After the banners have come down and the media has moved to the next flavour of the week, international donors and governments will still continue with their gospel of “less government”, and more privatisation. Since the 1970s African governments have groaned under the weight of Structural Adjustment programmes. AIDS is not going to change macro economic orthodoxy. Simply because some nameless and faceless women are having problems is no reason to depart from market fundamentals. No howling from that quarter either Mr. Lewis.
All of these issues are not really new, nor is there a dearth of research or women’s voices. The problem is the world and its leadership does not want to listen because it is not convenient to change the “natural” order of things that we have created.
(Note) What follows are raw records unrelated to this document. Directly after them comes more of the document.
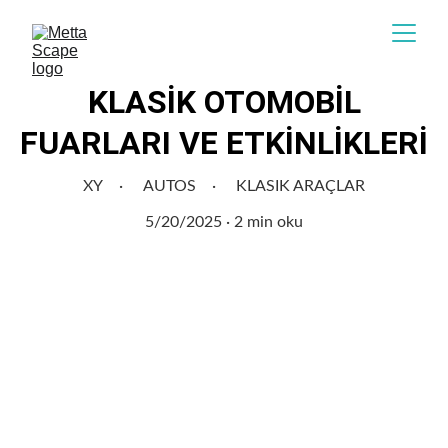
KLASİK OTOMOBİL
FUARLARI VE ETKİNLİKLERİ
XY
AUTOS
KLASIK ARAÇLAR
5/20/2025
2 min oku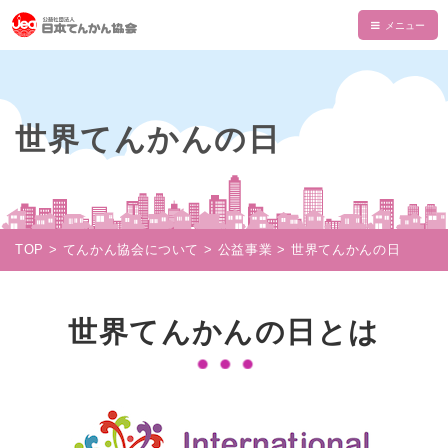
HOME
てんかんについて
世界てんかんの日
てんかんとは
てんかん協会について
診断と治療
会長あいさつ
情報誌・書籍・DVD
発作の介助と観察
てんかん協会とは
情報誌「波」
情報誌「波」
TOP
てんかん協会について
公益事業
世界てんかんの日
使える制度
支部一覧
てんかん関連書籍
情報誌一覧
NAMI KIDS
てんかんセンター・専門医
目的・沿革
てんかんのDVD
マイページ
NAMI KIDS
支援のお願い
世界てんかんの日とは
てんかんと自動車運転
組織・財政
注文フォーム
てんかんアニメ教室
資金面での援助
お役立ちテキスト
公益事業
ダウンロード
あかりちゃんグッズ
書籍注文リスト
相談事業
ムービー
物品などでの支援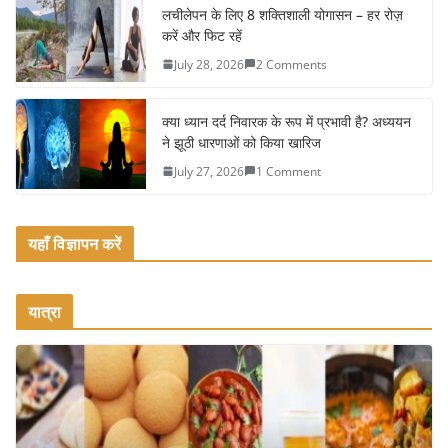
o
लचीलेपन के लिए 8 शक्तिशाली योगासन – हर रोज़
k
करें और फिट रहें
July 28, 2026
2 Comments
क्या ध्यान दर्द निवारक के रूप में प्रभावी है? अध्ययन
ने झूठी धारणाओं को किया खारिज
July 27, 2026
1 Comment
यहाँ विज्ञापन करें
यात्रा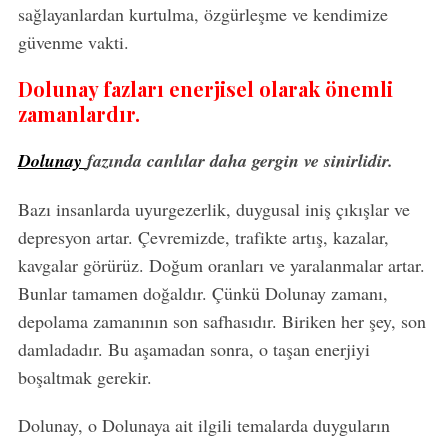
sağlayanlardan kurtulma, özgürleşme ve kendimize
S
güvenme vakti.
e
a
Dolunay fazları enerjisel olarak önemli
r
c
zamanlardır.
h
f
Dolunay
fazında canlılar daha gergin ve sinirlidir.
o
r
Bazı insanlarda uyurgezerlik, duygusal iniş çıkışlar ve
:
depresyon artar. Çevremizde, trafikte artış, kazalar,
kavgalar görürüz. Doğum oranları ve yaralanmalar artar.
Bunlar tamamen doğaldır. Çünkü Dolunay zamanı,
depolama zamanının son safhasıdır. Biriken her şey, son
damladadır. Bu aşamadan sonra, o taşan enerjiyi
boşaltmak gerekir.
Dolunay, o Dolunaya ait ilgili temalarda duyguların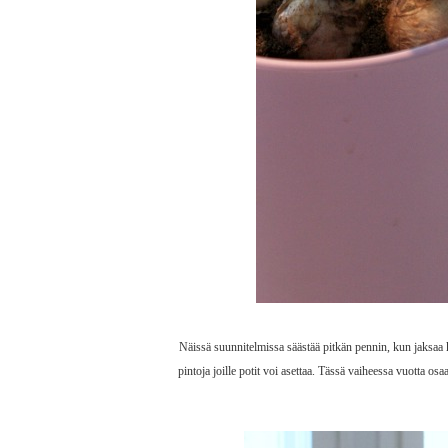
Näissä suunnitelmissa säästää pitkän pennin, kun jaksaa kas
pintoja joille potit voi asettaa. Tässä vaiheessa vuotta osa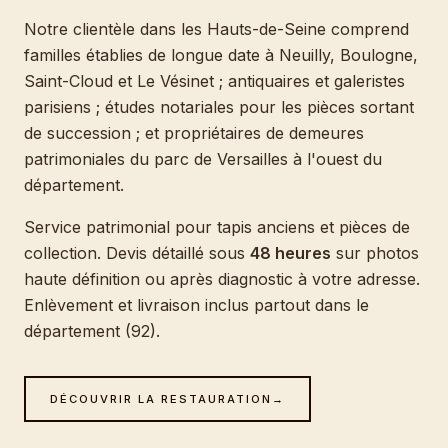
Notre clientèle dans les Hauts-de-Seine comprend
familles établies de longue date à Neuilly, Boulogne,
Saint-Cloud et Le Vésinet ; antiquaires et galeristes
parisiens ; études notariales pour les pièces sortant
de succession ; et propriétaires de demeures
patrimoniales du parc de Versailles à l'ouest du
département.
Service patrimonial pour tapis anciens et pièces de
collection. Devis détaillé sous
48 heures
sur photos
haute définition ou après diagnostic à votre adresse.
Enlèvement et livraison inclus partout dans le
département (92).
DÉCOUVRIR LA RESTAURATION
→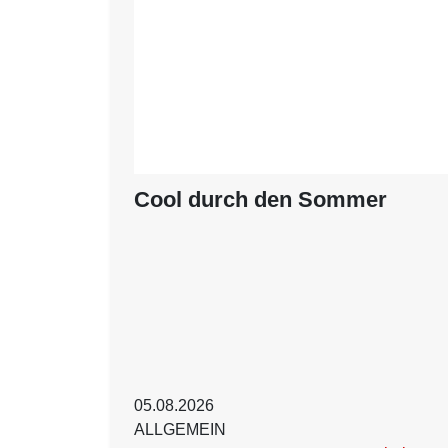
Cool durch den Sommer
05.08.2026
ALLGEMEIN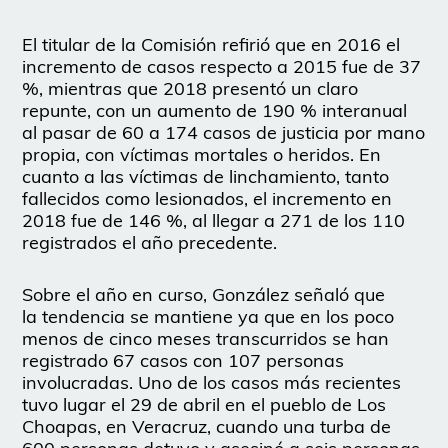
El titular de la Comisión refirió que en 2016 el
incremento de casos respecto a 2015 fue de 37
%, mientras que 2018 presentó un claro
repunte, con un aumento de 190 % interanual
al pasar de 60 a 174 casos de justicia por mano
propia, con víctimas mortales o heridos. En
cuanto a las víctimas de linchamiento, tanto
fallecidos como lesionados, el incremento en
2018 fue de 146 %, al llegar a 271 de los 110
registrados el año precedente.
Sobre el año en curso, González señaló que
la tendencia se mantiene ya que en los poco
menos de cinco meses transcurridos se han
registrado 67 casos con 107 personas
involucradas. Uno de los casos más recientes
tuvo lugar el 29 de abril en el pueblo de Los
Choapas, en Veracruz, cuando una turba de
The bright side of all this is that the World AIDS day speeches will provide much needed light relief in many women’s lives – if one doesn’t get into a coma from anger of course. The good thing about HIV and AIDS is that no matter how much one can speak with a forked tongue the truth is always hanging down like a dirty petticoat. There will be collective laughter when some well known philanderers stand up and tell us all about safe sex. Young girls will titter into their bras watching the local sugar-daddies delivering the Secretary General’s speech with earnest faces. There will be serious ga ga ga, and slapping of each others’ palms at the water well when the village women deconstruct those insincere speeches from women in leadership who normally don’t believe in this “women’s rights business”. But maybe one should not be so cynical. Be grateful for small mercies, my Methodist upbringing reminds me. It is good for women’s rights to be finally “discovered”. Even if the discovery is a century late, and billions of dollars short.
* World Aids Day was on 1 December. Everjoice J. Win is International Women’s Rights Coordinator with Action Aid. She writes in her personal capacity.